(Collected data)

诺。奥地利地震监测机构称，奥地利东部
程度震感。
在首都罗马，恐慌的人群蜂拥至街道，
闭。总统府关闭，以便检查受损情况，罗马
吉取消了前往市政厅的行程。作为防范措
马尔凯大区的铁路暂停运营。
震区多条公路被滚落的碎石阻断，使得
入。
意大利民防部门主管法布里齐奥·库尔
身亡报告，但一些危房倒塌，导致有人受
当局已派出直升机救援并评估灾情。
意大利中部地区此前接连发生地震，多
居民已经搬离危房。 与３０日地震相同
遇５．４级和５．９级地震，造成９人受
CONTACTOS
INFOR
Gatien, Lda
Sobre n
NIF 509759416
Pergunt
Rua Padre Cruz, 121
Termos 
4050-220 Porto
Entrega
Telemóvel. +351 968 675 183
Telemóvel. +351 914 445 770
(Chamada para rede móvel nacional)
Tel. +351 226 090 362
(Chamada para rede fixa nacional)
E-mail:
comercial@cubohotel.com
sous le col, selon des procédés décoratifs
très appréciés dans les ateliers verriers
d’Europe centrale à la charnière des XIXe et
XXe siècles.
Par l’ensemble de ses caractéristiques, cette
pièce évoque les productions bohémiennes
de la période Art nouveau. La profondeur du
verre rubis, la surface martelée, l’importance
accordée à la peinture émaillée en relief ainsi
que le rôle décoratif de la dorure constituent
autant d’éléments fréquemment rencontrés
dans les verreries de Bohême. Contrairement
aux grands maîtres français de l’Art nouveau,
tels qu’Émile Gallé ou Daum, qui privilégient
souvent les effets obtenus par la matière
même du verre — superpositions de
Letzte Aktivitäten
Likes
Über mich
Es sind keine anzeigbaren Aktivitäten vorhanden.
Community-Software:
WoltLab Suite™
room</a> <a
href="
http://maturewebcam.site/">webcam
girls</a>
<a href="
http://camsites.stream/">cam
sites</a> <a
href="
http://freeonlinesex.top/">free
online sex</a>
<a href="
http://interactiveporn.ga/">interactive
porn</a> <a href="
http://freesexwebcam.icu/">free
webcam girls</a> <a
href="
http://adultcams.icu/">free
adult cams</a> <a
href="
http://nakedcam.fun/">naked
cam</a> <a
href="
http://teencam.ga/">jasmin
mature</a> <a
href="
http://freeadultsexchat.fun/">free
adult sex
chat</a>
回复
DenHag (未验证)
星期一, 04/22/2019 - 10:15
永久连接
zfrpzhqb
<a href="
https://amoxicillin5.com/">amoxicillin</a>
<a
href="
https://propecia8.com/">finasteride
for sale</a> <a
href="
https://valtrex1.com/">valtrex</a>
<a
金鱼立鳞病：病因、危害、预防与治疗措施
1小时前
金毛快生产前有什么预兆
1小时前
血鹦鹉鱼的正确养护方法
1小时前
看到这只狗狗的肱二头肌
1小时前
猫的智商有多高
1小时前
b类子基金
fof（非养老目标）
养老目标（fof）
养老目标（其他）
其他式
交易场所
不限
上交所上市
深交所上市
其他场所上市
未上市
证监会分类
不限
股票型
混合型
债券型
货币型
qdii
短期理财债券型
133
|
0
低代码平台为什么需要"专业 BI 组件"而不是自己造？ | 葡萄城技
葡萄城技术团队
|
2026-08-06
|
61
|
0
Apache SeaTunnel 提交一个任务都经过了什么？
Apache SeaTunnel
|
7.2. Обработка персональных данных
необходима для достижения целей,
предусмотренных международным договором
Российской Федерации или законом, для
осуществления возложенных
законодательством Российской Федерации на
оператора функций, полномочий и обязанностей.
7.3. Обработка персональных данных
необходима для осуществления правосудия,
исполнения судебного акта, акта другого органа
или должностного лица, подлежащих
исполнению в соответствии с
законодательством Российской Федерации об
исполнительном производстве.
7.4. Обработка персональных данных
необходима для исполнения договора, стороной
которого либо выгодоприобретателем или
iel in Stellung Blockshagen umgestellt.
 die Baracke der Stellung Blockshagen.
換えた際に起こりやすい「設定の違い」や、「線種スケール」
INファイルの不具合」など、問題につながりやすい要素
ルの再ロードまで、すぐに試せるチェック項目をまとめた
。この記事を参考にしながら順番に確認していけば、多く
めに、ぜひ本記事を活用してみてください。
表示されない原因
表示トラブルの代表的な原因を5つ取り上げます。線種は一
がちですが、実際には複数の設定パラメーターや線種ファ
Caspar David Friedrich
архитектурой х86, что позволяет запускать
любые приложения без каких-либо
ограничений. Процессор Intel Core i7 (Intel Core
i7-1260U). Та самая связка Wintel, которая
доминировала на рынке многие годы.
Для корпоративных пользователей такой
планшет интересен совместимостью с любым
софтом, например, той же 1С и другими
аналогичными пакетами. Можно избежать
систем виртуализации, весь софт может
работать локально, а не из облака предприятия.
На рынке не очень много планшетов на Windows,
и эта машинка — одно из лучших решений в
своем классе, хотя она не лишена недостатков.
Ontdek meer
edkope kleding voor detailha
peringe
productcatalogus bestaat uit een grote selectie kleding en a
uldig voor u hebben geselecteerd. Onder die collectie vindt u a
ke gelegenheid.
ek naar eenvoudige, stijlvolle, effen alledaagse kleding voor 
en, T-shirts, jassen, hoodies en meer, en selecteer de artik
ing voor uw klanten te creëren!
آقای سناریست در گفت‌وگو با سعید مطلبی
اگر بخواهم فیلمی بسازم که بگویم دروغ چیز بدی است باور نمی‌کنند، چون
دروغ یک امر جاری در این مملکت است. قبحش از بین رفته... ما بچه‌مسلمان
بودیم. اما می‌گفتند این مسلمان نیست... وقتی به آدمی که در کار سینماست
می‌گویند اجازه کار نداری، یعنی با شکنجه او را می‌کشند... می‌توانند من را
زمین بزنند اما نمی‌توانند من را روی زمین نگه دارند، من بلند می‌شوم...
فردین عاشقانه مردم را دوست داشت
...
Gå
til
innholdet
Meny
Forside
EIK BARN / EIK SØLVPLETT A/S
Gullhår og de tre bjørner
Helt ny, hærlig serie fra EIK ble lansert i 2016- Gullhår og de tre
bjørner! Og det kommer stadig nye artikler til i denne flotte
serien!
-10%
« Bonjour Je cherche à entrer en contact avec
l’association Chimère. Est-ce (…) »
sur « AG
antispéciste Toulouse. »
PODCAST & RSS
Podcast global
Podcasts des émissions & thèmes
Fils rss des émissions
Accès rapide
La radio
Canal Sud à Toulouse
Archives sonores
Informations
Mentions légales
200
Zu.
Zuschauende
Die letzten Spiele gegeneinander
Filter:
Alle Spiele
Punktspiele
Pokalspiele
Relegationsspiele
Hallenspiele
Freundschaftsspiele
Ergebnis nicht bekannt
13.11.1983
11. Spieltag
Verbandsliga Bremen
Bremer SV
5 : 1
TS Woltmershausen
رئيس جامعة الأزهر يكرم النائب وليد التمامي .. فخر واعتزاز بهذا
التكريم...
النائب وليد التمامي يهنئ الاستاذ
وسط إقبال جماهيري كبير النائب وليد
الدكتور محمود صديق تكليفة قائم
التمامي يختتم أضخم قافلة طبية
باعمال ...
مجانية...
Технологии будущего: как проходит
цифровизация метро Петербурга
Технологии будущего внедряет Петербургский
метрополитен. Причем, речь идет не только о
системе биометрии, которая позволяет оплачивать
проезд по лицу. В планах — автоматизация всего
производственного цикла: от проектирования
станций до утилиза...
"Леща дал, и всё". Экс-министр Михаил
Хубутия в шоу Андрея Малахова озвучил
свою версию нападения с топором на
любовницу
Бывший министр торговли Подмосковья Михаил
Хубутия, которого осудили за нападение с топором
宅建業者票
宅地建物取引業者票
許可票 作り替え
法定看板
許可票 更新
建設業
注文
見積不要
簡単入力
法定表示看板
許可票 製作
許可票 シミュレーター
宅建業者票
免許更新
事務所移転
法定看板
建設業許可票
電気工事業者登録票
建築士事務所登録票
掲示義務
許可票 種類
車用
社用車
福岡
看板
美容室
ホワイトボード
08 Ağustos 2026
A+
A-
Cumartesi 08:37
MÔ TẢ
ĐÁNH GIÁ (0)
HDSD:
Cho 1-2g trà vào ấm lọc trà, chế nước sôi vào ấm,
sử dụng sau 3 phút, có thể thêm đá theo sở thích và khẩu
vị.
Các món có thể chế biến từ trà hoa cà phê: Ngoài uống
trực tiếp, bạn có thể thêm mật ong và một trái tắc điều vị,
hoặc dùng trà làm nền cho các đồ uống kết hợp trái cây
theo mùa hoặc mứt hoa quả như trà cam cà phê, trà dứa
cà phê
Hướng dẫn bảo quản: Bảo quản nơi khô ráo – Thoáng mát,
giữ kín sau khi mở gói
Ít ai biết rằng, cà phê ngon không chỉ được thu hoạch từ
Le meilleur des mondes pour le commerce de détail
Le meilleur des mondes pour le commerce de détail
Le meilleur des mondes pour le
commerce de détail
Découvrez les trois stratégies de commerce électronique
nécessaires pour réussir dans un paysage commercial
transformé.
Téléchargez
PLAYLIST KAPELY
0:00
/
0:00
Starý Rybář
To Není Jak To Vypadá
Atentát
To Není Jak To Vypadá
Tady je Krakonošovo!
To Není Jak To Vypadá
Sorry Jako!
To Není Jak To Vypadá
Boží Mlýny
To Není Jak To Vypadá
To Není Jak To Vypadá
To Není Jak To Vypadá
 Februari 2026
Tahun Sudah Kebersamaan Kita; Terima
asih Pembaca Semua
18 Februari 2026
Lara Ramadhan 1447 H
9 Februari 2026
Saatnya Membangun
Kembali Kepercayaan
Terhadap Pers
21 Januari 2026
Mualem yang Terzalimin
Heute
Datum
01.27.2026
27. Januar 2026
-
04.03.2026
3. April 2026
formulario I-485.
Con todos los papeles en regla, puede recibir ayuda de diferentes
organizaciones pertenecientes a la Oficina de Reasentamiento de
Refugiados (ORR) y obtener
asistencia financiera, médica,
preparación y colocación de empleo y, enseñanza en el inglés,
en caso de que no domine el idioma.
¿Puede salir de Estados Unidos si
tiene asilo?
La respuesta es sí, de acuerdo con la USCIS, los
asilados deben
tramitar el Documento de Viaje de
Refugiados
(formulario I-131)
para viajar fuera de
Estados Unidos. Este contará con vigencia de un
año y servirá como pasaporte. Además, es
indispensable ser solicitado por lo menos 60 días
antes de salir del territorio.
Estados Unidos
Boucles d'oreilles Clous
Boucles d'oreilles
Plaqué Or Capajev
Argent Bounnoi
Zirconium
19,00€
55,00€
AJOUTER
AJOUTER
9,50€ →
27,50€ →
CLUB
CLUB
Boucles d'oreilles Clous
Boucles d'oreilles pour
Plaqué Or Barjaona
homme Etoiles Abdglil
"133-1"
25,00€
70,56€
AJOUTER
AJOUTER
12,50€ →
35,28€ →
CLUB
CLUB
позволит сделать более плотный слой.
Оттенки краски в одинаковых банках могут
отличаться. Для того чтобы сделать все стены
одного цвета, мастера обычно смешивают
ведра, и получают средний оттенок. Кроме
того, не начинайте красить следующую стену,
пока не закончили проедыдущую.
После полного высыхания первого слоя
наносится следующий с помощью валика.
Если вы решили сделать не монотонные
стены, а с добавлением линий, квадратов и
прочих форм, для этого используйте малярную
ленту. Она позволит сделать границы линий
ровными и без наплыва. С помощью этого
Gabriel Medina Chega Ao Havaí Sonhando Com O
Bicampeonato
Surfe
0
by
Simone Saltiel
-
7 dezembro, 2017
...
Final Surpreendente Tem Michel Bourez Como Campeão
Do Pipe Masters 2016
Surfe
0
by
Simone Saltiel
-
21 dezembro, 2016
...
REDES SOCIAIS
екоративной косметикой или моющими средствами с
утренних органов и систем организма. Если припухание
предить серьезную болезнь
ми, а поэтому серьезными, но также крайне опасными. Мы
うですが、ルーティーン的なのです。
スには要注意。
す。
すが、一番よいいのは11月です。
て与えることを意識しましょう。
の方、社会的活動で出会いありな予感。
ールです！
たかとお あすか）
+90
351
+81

* _TASK_: Above are records; repeat only the lines starting at the line with "Découvrez les trois" and ending at the line with "organizaciones pertenecientes a", exactly as they appear, both included.

* _SOLUTION FOR THIS PROBLEM_:
Découvrez les trois stratégies de commerce électronique
nécessaires pour réussir dans un paysage commercial
transformé.
Téléchargez
PLAYLIST KAPELY
0:00
/
0:00
Starý Rybář
To Není Jak To Vypadá
Atentát
To Není Jak To Vypadá
Tady je Krakonošovo!
To Není Jak To Vypadá
Sorry Jako!
To Není Jak To Vypadá
Boží Mlýny
To Není Jak To Vypadá
To Není Jak To Vypadá
To Není Jak To Vypadá
 Februari 2026
Tahun Sudah Kebersamaan Kita; Terima
asih Pembaca Semua
18 Februari 2026
Lara Ramadhan 1447 H
9 Februari 2026
Saatnya Membangun
Kembali Kepercayaan
Terhadap Pers
21 Januari 2026
Mualem yang Terzalimin
Heute
Datum
01.27.2026
27. Januar 2026
-
04.03.2026
3. April 2026
formulario I-485.
Con todos los papeles en regla, puede recibir ayuda de diferentes
organizaciones pertenecientes a la Oficina de Reasentamiento de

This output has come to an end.